Johannesburg - Becoming financially literate is important in today's
world where financial institutions have turned into greedy monsters
chasing profits, Finance Minister Pravin Gordhan said.
He said recent events involving Barclays Bank in the UK
highlighted the importance of being financially literate and showed the
profiteering in financial institutions.
Gordhan was speaking at a conference on financial literacy in Pietermaritzburg on Tuesday,
"What it shows us, ladies and gentleman, is when we
talk about financial literacy in terms of what ordinary people and
members of our community need to be aware of and the skills they need to
learn... they need to be aware of the kind of world we are living in,"
"...financial institutions at the moment have turned
into really greedy monsters who want to chase profit at any cost.
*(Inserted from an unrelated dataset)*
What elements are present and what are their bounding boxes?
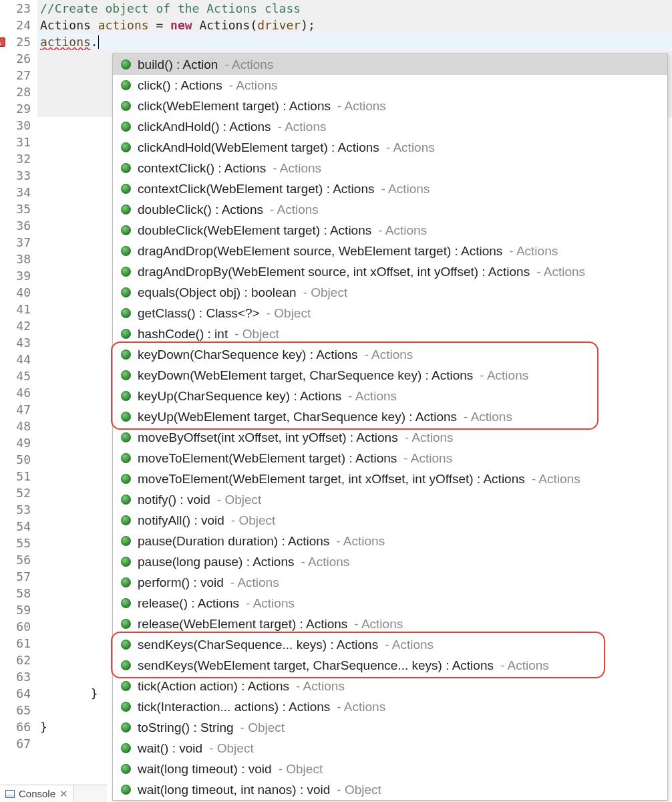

And
who don't want to get the right balance between earning profits and
making sure that they do it with the right set of ethics and morality,
and the right principles."
The conference was held by the KwaZulu-Natal Financial Literacy Association in Pietermaritzburg.
Part of the problem was the complexity of financial
products, Gordhan said. He questioned whether people selling the
products were explaining them properly.
South African consumers were vulnerable to unsuitable
offers in terms of buying inappropriate products, and being victims of
fraud and abuse.
"In today's world, which is not that simple, it's very important that we teach ourselves these skills," he said.
Financial literacy was not just about how household and
business finances were managed. It was about empowering families to
demand truth, and to have transparency on fees and costs.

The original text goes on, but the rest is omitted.